1) Rule of boundary – The obstacle is considered to begin from the first white line and to end when the last team member crosses the second white line. Between the lines, no one can step on the ground. All footsteps need to be on the provided platforms or the helping materials.

2) Rule of infinite extension – The white lines that denote the start and finish of each individual ‘task’ is assumed to extend indefinitely along both its ends. Essentially it means no smartasses can walk around the obstacle and call it ‘playing by the rules’.

3) Rule of rigidity – No two helping materials can be tied together. You can tie the plank or the boom to the obstacles themselves but not to each other.

4) Rule of something I forgot the name – The helping materials themselves shouldn’t touch the ground at any point of the exercise.

5) Color coding – Both cadets and the helping materials can touch all things that are white, only helping materials touch yellow, nothing can touch red.

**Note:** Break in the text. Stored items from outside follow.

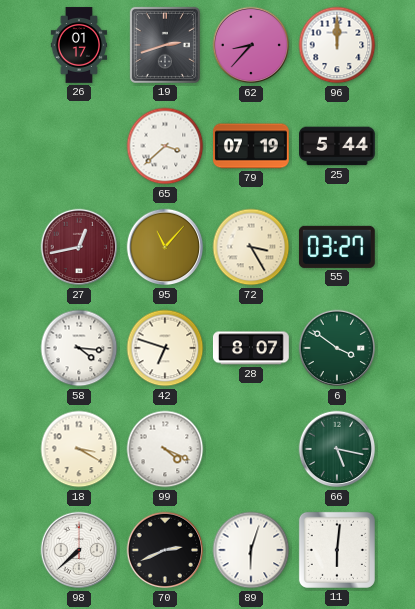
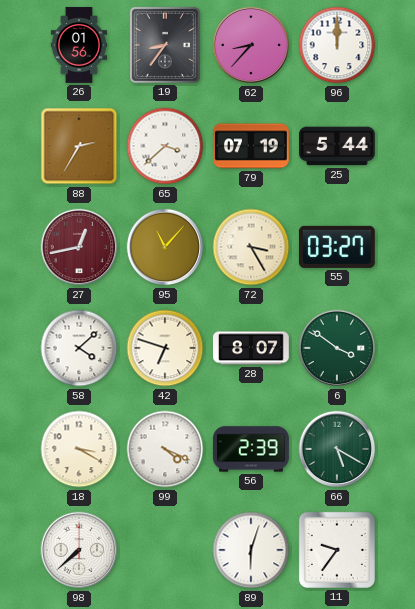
26: 01:17 -> 01:56
19: 2:42 -> 8:36
88: none -> 2:35
58: 4:16 -> 4:08
56: none -> 2:39
66: 5:17 -> 5:20
70: 2:41 -> none
11: 6:01 -> 9:36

Also only when all team members have finished one obstacle can we move onto the next. Which meant we leave no one behind. Which meant the last person has to come up with a new contingency to cross the obstacle while also retrieving the helping material. We had about 40 minutes for 4 obstacles. It was utterly disappointing. The gaps were always just a tad more than the length of the plank or the boom. All 9 of us being first-timers were utterly clueless and spent nearly half hour just to finish the first two. Our GTO noticed it as well and often intervened and gave us hints. Yet it proved to be quite challenging. Often, #9 jumped right in to try out anybody’s idea first, and almost fell a few times. #5 was surprisingly quiet this time. #6 kept trying to get our attention by crying out, “Gentlemen! Gentlemen!” but was mostly ignored. #3, #4 and #8 were the ones really shouting out ideas while myself and #2 mostly figured out what was wrong with each plan almost instantly. It led nowhere. For the last obstacle, our time was already up and the GTO let us move on after only hearing us out on what we might have done if we had the time. At the end of this ordeal, all of us were sure it was the end of us. The next task was ‘Half Group Task’.

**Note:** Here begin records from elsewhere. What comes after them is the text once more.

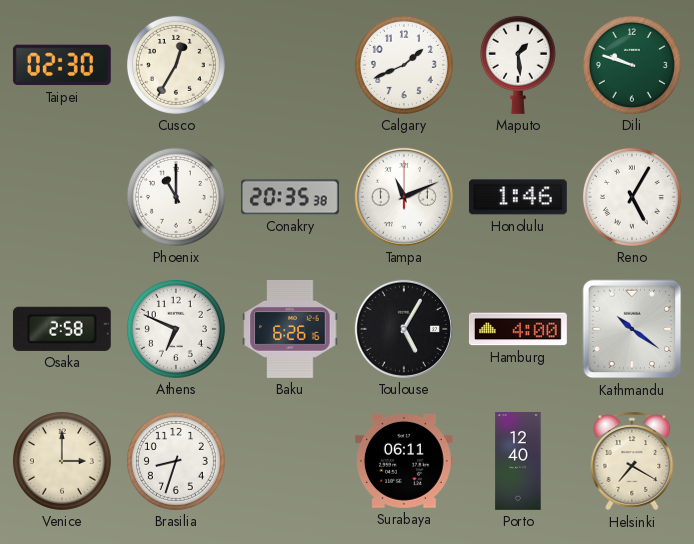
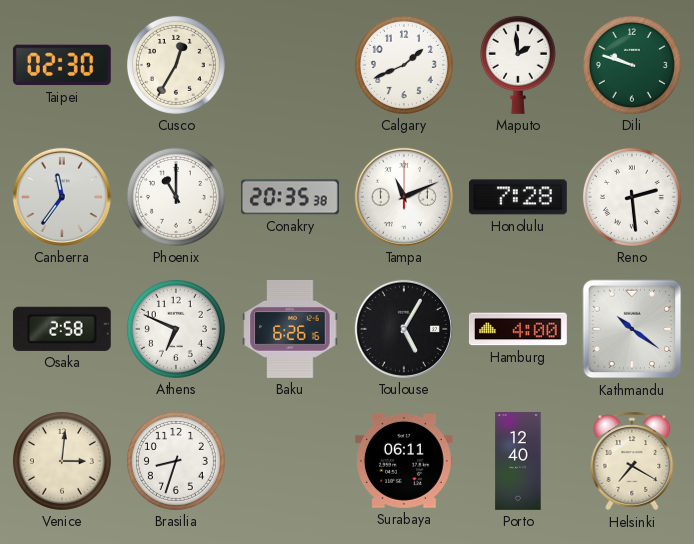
Maputo: 1:29 -> 1:59
Canberra: none -> 11:36
Honolulu: 1:46 -> 7:28
Reno: 5:05 -> 2:29
Venice: 3:00 -> 3:01
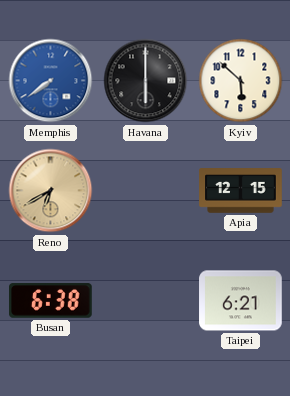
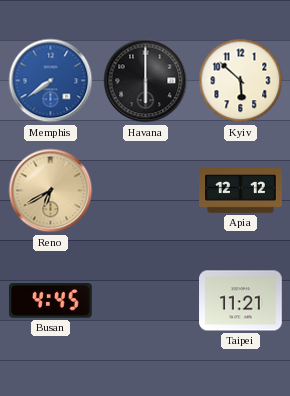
Apia: 12:15 -> 12:12
Busan: 6:38 -> 4:45
Taipei: 6:21 -> 11:21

It was an opportunity for those who didn’t get to contribute much previously to speak up. There was one obstacle this time. Same rules as before. Same items to help. Except, our band of 9 was now split into two. Odd numbers and even numbers. For some reason the GTO chose to move me to the evens team. ‘Just to mix things up’, he said. This time we did slightly better, but still couldn’t finish it entirely on time without any help from the GTO. The other team finished it in a heartbeat.

We retired to our rooms that night defeated and beaten. Nobody spoke much. I made my customary phone call to home and typed out the emails for the day, accepting failure in both. Claiming my team isn’t going to make it by the looks of it. We had one more day to go. But in our minds, the damage was already done.